4.1. Op grond van artikel 4, eerste lid, van de Bomenverordening kan het bevoegd gezag de omgevingsvergunning weigeren dan wel onder voorschriften verlenen. In het tweede lid van dit artikel is bepaald dat een vergunning voor het vellen van een boom wordt geweigerd, als het belang van verlening niet opweegt tegen één of meer van de volgende waarden van behoud van de boom:


natuurwaarden;


milieuwaarden;


landschappelijke waarden;


cultuurhistorische waarden;


waarden van stads- en dorpsschoon;


waarden voor recreatie en leefbaarheid.


4.2. Uit deze bepaling volgt dat het college eerst de waarden van de boom moet bepalen. Het college heeft daarbij beoordelingsruimte. Vervolgens moet het college een belangenafweging maken om te kunnen beoordelen of een vergunning voor het vellen van een boom wel of niet wordt verleend. Die afweging is aan het college. Het college moet de omgevingsvergunning weigeren als de belangen van verlening van die vergunning niet opwegen tegen een of meer van de hiervoor genoemde waarden van behoud van de boom.
4.3. Afhankelijk van de beroepsgronden gaat de bestuursrechter in op de vraag of de manier waarop het bestuursorgaan van de hem toekomende beoordelingsruimte gebruik heeft gemaakt, in overeenstemming is met het recht.
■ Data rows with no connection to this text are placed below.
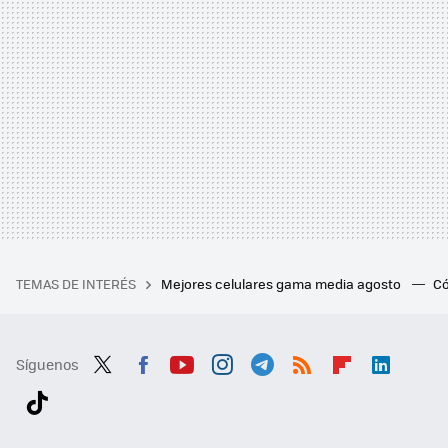
TEMAS DE INTERÉS
Mejores celulares gama media agosto
Có
Síguenos
Twit
Fac
You
Inst
Tele
RSS
Flip
Link
ter
ebo
tub
agr
gra
boa
edI
Tikt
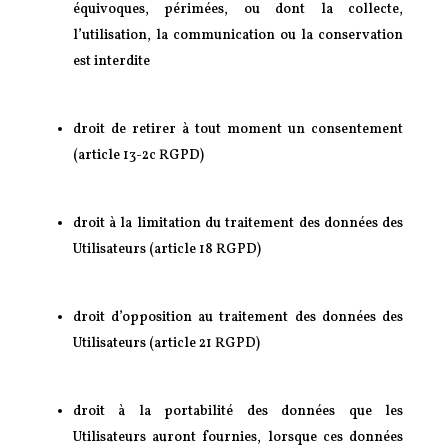
équivoques, périmées, ou dont la collecte,
l’utilisation, la communication ou la conservation
est interdite
droit de retirer à tout moment un consentement
(article 13-2c RGPD)
droit à la limitation du traitement des données des
Utilisateurs (article 18 RGPD)
droit d’opposition au traitement des données des
Utilisateurs (article 21 RGPD)
droit à la portabilité des données que les
Utilisateurs auront fournies, lorsque ces données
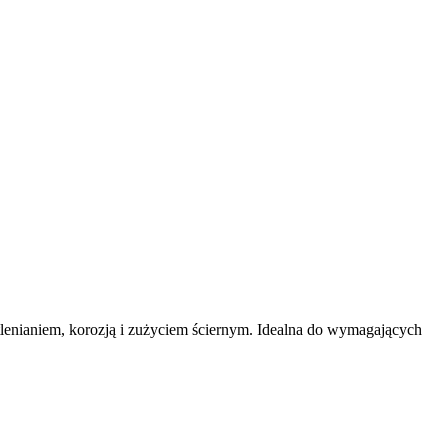
lenianiem, korozją i zużyciem ściernym. Idealna do wymagających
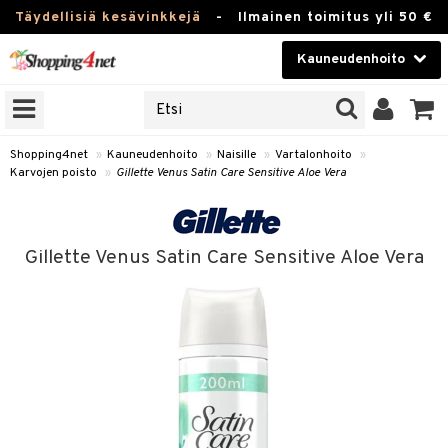
Täydellisiä kesävinkkejä
-
Ilmainen toimitus yli 50 €
Kauneudenhoito
ERKKEJÄ
Kauneudenhoito
M BRANDS
T
Piilolinssit
Shopping4net
»
Kauneudenhoito
»
Naisille
»
Vartalonhoito
»
Karvojen poisto
»
Gillette Venus Satin Care Sensitive Aloe Vera
JAT
Luontaistuotteet
UOTTEITA
Apteekki
Gillette Venus Satin Care Sensitive Aloe Vera
Fitness
t
Koti & Sisustus
t Set
ito
Lelut, Lapsi & Vauva
jat / Kammat
inkotuotteet
Tuotemerkkejä
skuurit
koistuotteet
lakorut
iikka
Kampanjat
stenlähtö
eruskettavat tuotteet
vakorut
t Set
mit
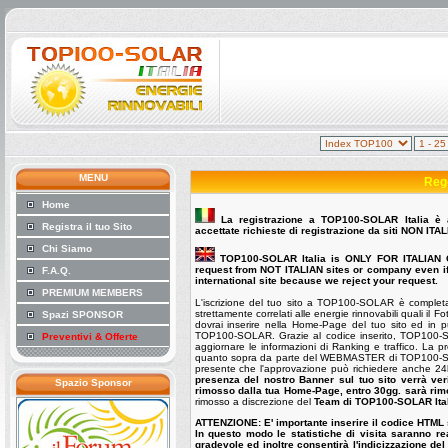
MENU
Reg
Home
La registrazione a TOP100-SOLAR Italia è 
Registra il tuo Sito
accettate richieste di registrazione da siti NON ITAL
Chi Siamo
TOP100-SOLAR Italia is ONLY FOR ITALIAN 
request from NOT ITALIAN sites or company even if 
F.A.Q.
international site because we reject your request.
PREMIUM MEMBERS
L'iscrizione del tuo sito a TOP100-SOLAR è complet
strettamente correlati alle energie rinnovabili quali il
Spazi SPONSOR
dovrai inserire nella Home-Page del tuo sito ed in p
TOP100-SOLAR. Grazie al codice inserito, TOP100-SOLA
Preventivi & Offerte
aggiornare le informazioni di Ranking e traffico. La pr
quanto sopra da parte del WEBMASTER di TOP100-SOLA
presente che l'approvazione può richiedere anche 24h.
presenza del nostro Banner sul tuo sito verrà veri
Spazio Sponsor
rimosso dalla tua Home-Page, entro 30gg. sarà ri
rimosso a discrezione del
Team di TOP100-SOLAR Ital
ATTENZIONE: E' importante inserire il codice HTML si
In questo modo le statistiche di visita saranno re
gradevole ed inoltre consentirà l'indicizzazione del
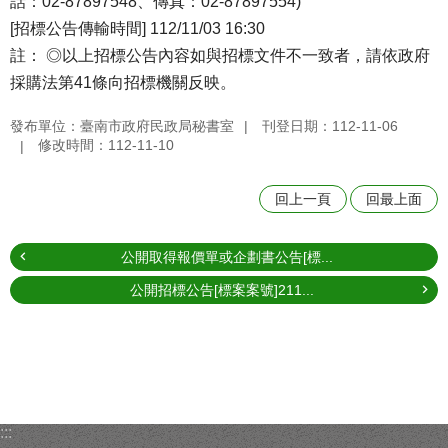
話：02-87897548、傳真：02-87897554)
[招標公告傳輸時間] 112/11/03 16:30
註： ◎以上招標公告內容如與招標文件不一致者，請依政府
採購法第41條向招標機關反映。
發布單位：臺南市政府民政局秘書室
刊登日期：112-11-06
修改時間：112-11-10
回上一頁
回最上面
公開取得報價單或企劃書公告[標...
公開招標公告[標案案號]211...
:::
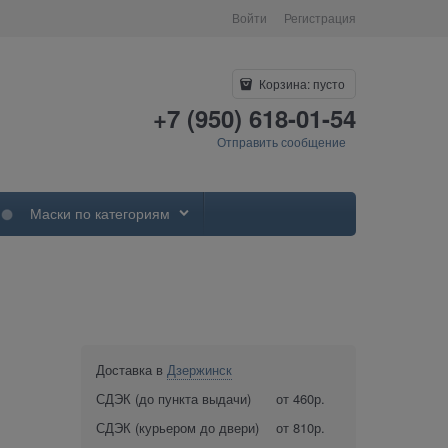
Войти
Регистрация
Корзина:
пусто
+7 (950) 618-01-54
Отправить сообщение
Маски по категориям
Доставка в
Дзержинск
СДЭК (до пункта выдачи)
от 460р.
СДЭК (курьером до двери)
от 810р.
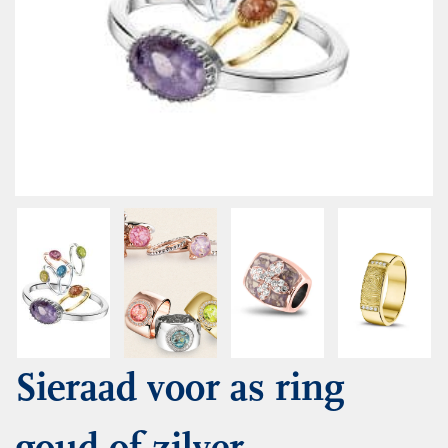
Sieraad voor as ring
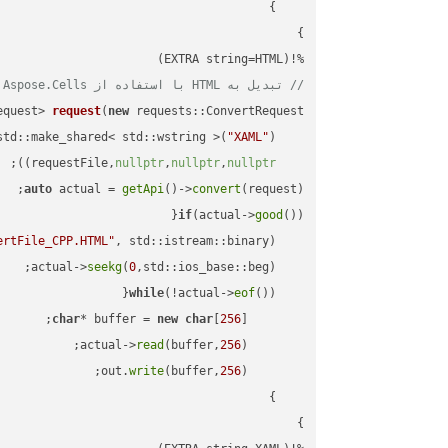
%!(EXTRA string=HTML)

// تبدیل به HTML با استفاده از Aspose.Cells
equest> 
request
(
new
"XAML"
    std::make_shared< std::wstring >(
;

))
nullptr
,
nullptr
,
nullptr
    requestFile,
auto
 actual = 
getApi
()->
convert
(request);

if
(actual->
good
ertFile_CPP.HTML"
, std::istream::binary)
seekg
(
0
    actual->
while
(!actual->
eof
char
* buffer = 
new
char
[
256
read
(buffer,
256
        actual->
write
(buffer,
256
        out.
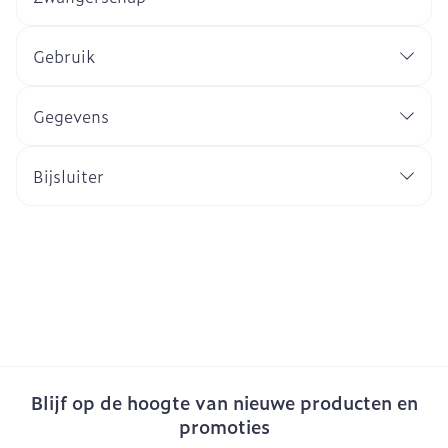
Gebruik
Gegevens
Bijsluiter
Blijf op de hoogte van nieuwe producten en
promoties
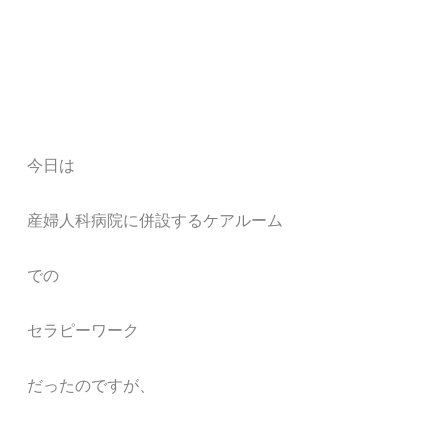
今日は
産婦人科病院に併設するケアルーム
での
セラピーワーク
だったのですが、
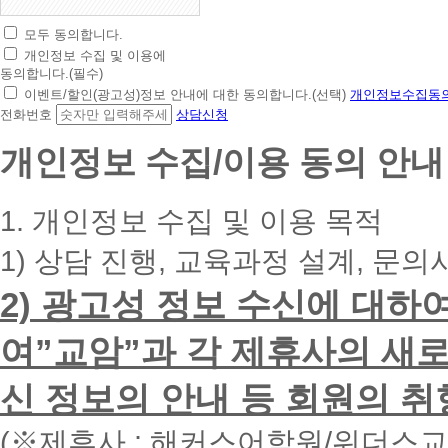
모두 동의합니다.
초
개인정보 수집 및 이용에
간
동의합니다.(필수)
편
이벤트/할인(광고성)정보 안내에 대한 동의합니다.(선택)
개인정보수집동의
상
전화번호
상담신청
담
신
개인정보 수집/이용 동의 안내
청
휴
대
1. 개인정보 수집 및 이용 목적
폰
번
1) 상담 진행, 교육과정 설계, 문의
호
를
2) 광고성 정보 수신에 대하
입
력
하
여”교암”과 각 제휴사의 새로
시
면
신 정보의 안내 등 회원의 취
빠
른
시
(※제휴사 : 해커스어학원/위더스
간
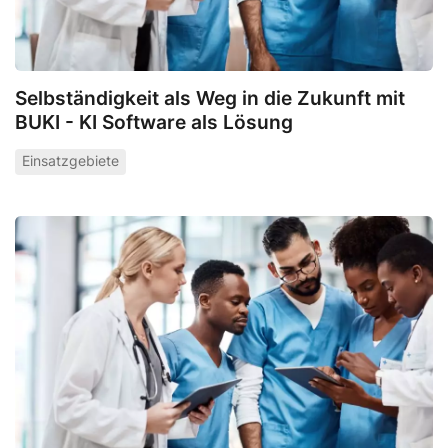
Selbständigkeit als Weg in die Zukunft mit
BUKI - KI Software als Lösung
Einsatzgebiete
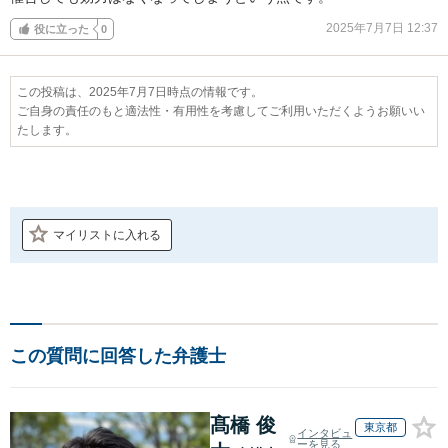
2025年7月7日 12:37
役に立った
0
この投稿は、2025年7月7日時点の情報です。
ご自身の責任のもと適法性・有用性を考慮してご利用いただくようお願いい
たします。
マイリストに入れる
この質問に回答した弁護士
髙橋 俊
東京都
インタビュ
ーを見る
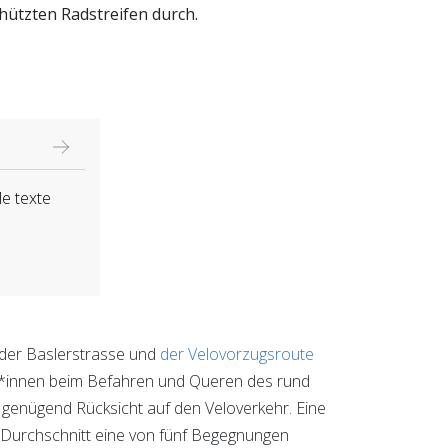
hützten Radstreifen durch.
le texte
 der Baslerstrasse und
der Velovorzugsroute
*innen beim Befahren und Queren des rund
r genügend Rücksicht auf den Veloverkehr. Eine
 Durchschnitt eine von fünf Begegnungen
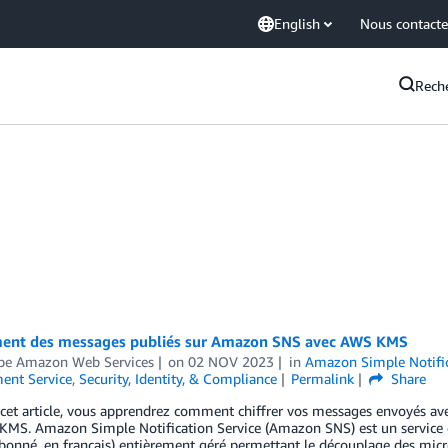
English
Nous contacte
Rech
ment des messages publiés sur Amazon SNS avec AWS KMS
ipe Amazon Web Services
on
02 NOV 2023
in
Amazon Simple Notific
nt Service
,
Security, Identity, & Compliance
Permalink
Share
 cet article, vous apprendrez comment chiffrer vos messages envoyés av
KMS. Amazon Simple Notification Service (Amazon SNS) est un service d
bonné, en français) entièrement géré permettant le découplage des micro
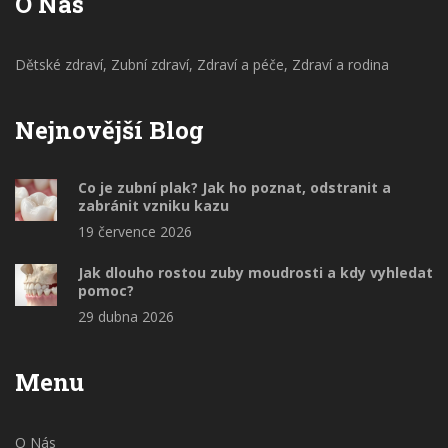
O Nás
Dětské zdraví, Zubní zdraví, Zdraví a péče, Zdraví a rodina
Nejnovější Blog
Co je zubní plak? Jak ho poznat, odstranit a
zabránit vzniku kazu
19 července 2026
Jak dlouho rostou zuby moudrosti a kdy vyhledat
pomoc?
29 dubna 2026
Menu
O Nás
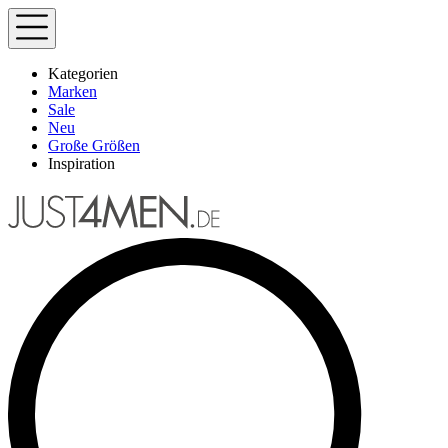
Kategorien
Marken
Sale
Neu
Große Größen
Inspiration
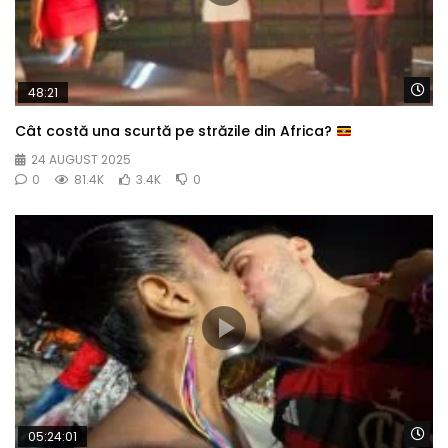
Wa
48:21
Cât costă una scurtă pe străzile din Africa?
24 AUGUST 2025
0
81.4K
3.4K
0
Wa
05:24:01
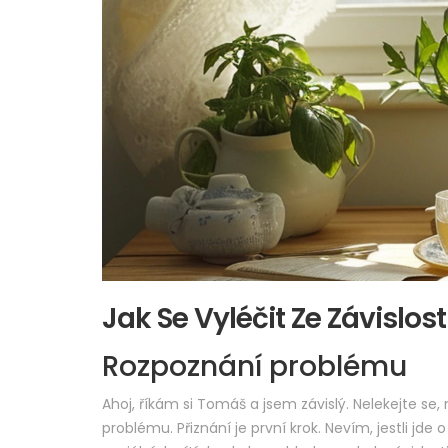
Jak Se Vyléčit Ze Závislost
Rozpoznání problému
Ahoj, říkám si Tomáš a jsem závislý. Nelekejte se
problému. Přiznání je první krok. Nevím, jestli jde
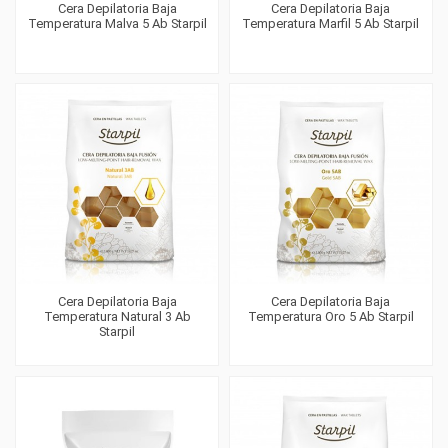
Cera Depilatoria Baja
Cera Depilatoria Baja
Temperatura Malva 5 Ab Starpil
Temperatura Marfil 5 Ab Starpil
Cera Depilatoria Baja
Cera Depilatoria Baja
Temperatura Natural 3 Ab
Temperatura Oro 5 Ab Starpil
Starpil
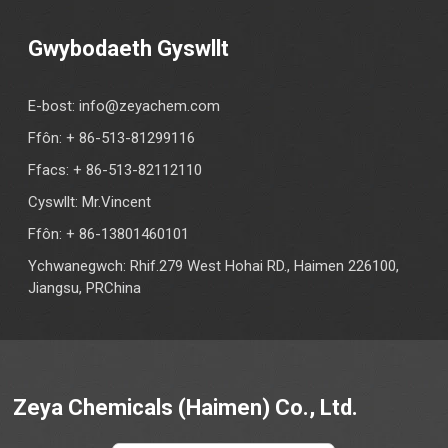
Gwybodaeth Gyswllt
E-bost:
info@zeyachem.com
Ffôn: + 86-513-81299116
Ffacs: + 86-513-82112110
Cyswllt: Mr.Vincent
Ffôn: + 86-13801460101
Ychwanegwch: Rhif.279 West Hohai RD., Haimen 226100,
Jiangsu, PRChina
Zeya Chemicals (Haimen) Co., Ltd.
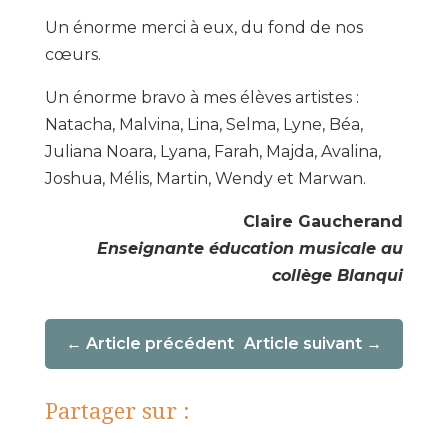
Un énorme merci à eux, du fond de nos
cœurs.
Un énorme bravo à mes élèves artistes :
Natacha, Malvina, Lina, Selma, Lyne, Béa,
Juliana Noara, Lyana, Farah, Majda, Avalina,
Joshua, Mélis, Martin, Wendy et Marwan.
Claire Gaucherand
Enseignante éducation musicale au
collège Blanqui
Article précédent
Article suivant
Partager sur :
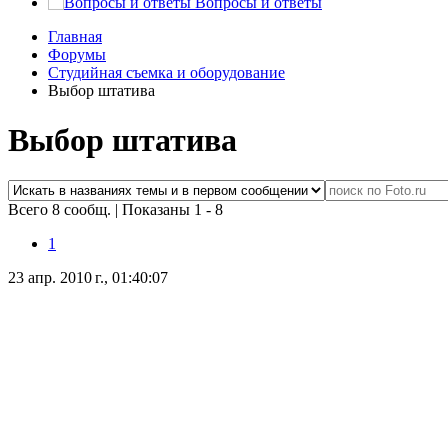
Вопросы и ответы
Главная
Форумы
Студийная съемка и оборудование
Выбор штатива
Выбор штатива
Всего 8 сообщ.
|
Показаны 1 - 8
1
23 апр. 2010 г., 01:40:07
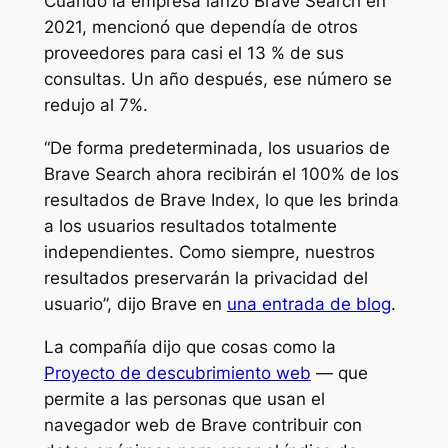
Cuando la empresa lanzó Brave Search en
2021, mencionó que dependía de otros
proveedores para casi el 13 % de sus
consultas. Un año después, ese número se
redujo al 7%.
“De forma predeterminada, los usuarios de
Brave Search ahora recibirán el 100% de los
resultados de Brave Index, lo que les brinda
a los usuarios resultados totalmente
independientes. Como siempre, nuestros
resultados preservarán la privacidad del
usuario”, dijo Brave en
una entrada de blog
.
La compañía dijo que cosas como la
Proyecto de descubrimiento web
— que
permite a las personas que usan el
navegador web de Brave contribuir con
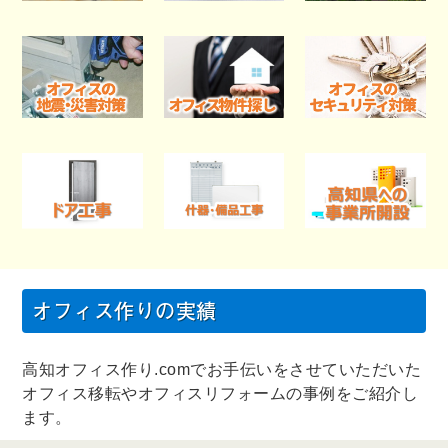
オフィス作りの実績
高知オフィス作り.comでお手伝いをさせていただいた
オフィス移転やオフィスリフォームの事例をご紹介し
ます。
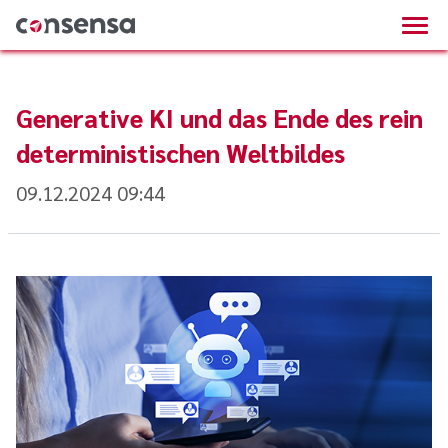
Generative KI und das Ende des rein
deterministischen Weltbildes
09.12.2024 09:44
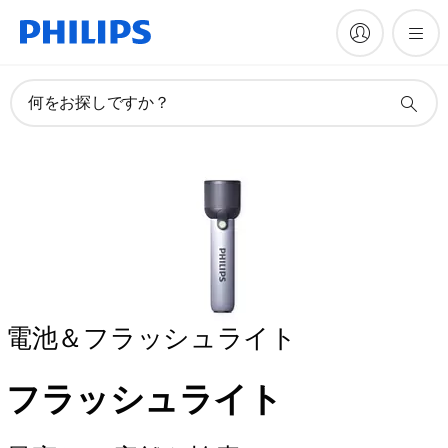
何をお探しですか？
電池＆フラッシュライト
フラッシュライト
Daarbij moet de bestuursrechter nagaan of het college redelijkerwijs de beoordelingsruimte op die manier heeft kunnen invullen. De bestuursrechter gaat verder niet na of hij in het concrete geval tot hetzelfde besluit zou zijn gekomen en of hij eenzelfde invulling zou hebben gegeven aan de beleidsruimte en tot een zelfde uitkomst van de belangenafweging zou zijn gekomen. De bestuursrechter beoordeelt aan de hand van de beroepsgronden of het besluit in overeenstemming is met het recht. Daarbij kan aan de orde komen of de nadelige gevolgen van het besluit onevenredig zijn in verhouding tot de met de verlening van de omgevingsvergunning te dienen doelen.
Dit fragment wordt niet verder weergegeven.